About this task. With pictures left out, retype exactly the lines from the one containing "Kylian Mbappé, un" through the final line of the entries.

Data for analysis.
....................
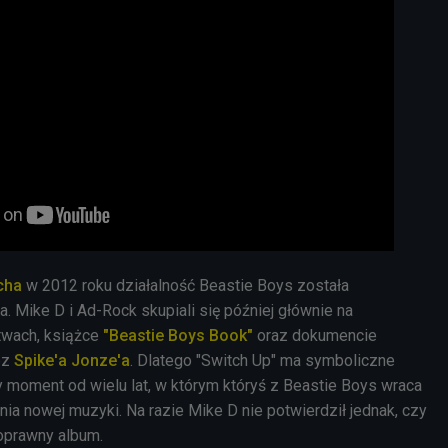
cha
w 2012 roku działalność Beastie Boys została
a. Mike D i
Ad-Rock
skupiali się później głównie na
twach, książce
"Beastie Boys Book"
oraz dokumencie
ez
Spike'a Jonze'a
. Dlatego "Switch Up" ma symboliczne
y moment od wielu lat, w którym któryś z Beastie Boys wraca
ia nowej muzyki. Na razie Mike D nie potwierdził jednak, czy
oprawny album.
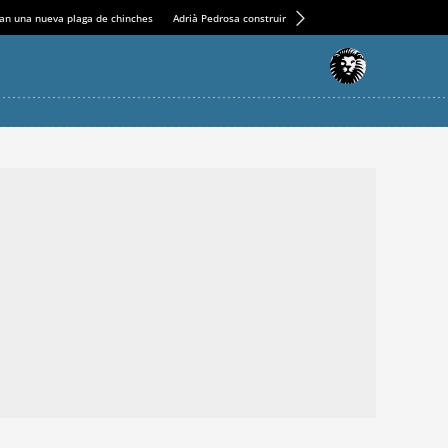
an una nueva plaga de chinches
Adrià Pedrosa construirá la nueva residencia en el Casin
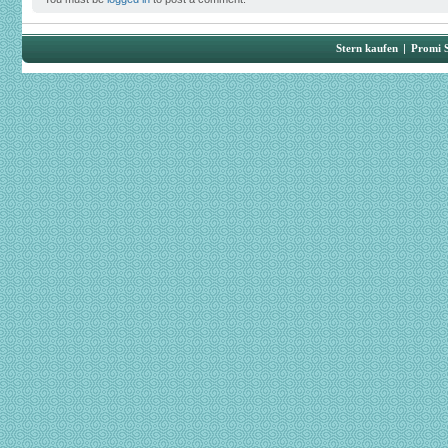
Stern kaufen
|
Promi 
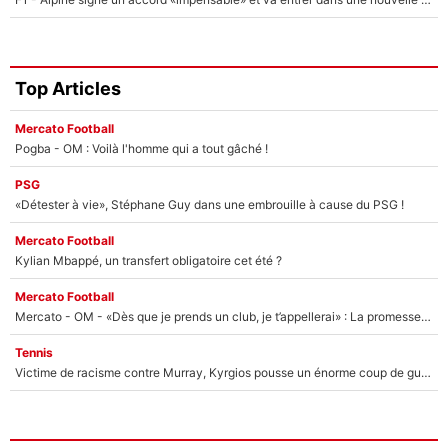
Top Articles
Mercato Football
Pogba - OM : Voilà l'homme qui a tout gâché !
PSG
«Détester à vie», Stéphane Guy dans une embrouille à cause du PSG !
Mercato Football
Kylian Mbappé, un transfert obligatoire cet été ?
Mercato Football
Mercato - OM - «Dès que je prends un club, je t’appellerai» : La promesse de Marcelino au moment de claquer la porte
Tennis
Victime de racisme contre Murray, Kyrgios pousse un énorme coup de gueule !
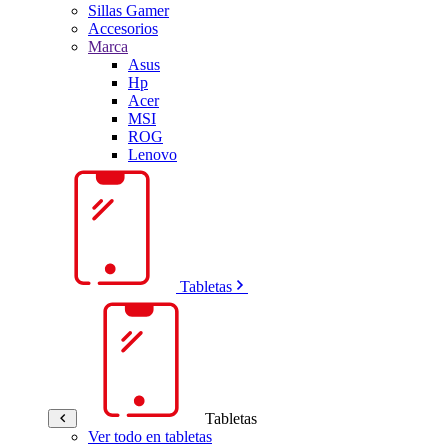
Sillas Gamer
Accesorios
Marca
Asus
Hp
Acer
MSI
ROG
Lenovo
Tabletas
Tabletas
Ver todo en tabletas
....................
Answer to the exercise.
Kylian Mbappé, un transfert obligatoire cet été ?
Mercato Football
Mercato - OM - «Dès que je prends un club, je t’appellerai» : La promesse de Marcelino au moment de claquer la porte
Tennis
Victime de racisme contre Murray, Kyrgios pousse un énorme coup de gueule !
Sillas Gamer
Accesorios
Marca
Asus
Hp
Acer
MSI
ROG
Lenovo
Tabletas
Tabletas
Ver todo en tabletas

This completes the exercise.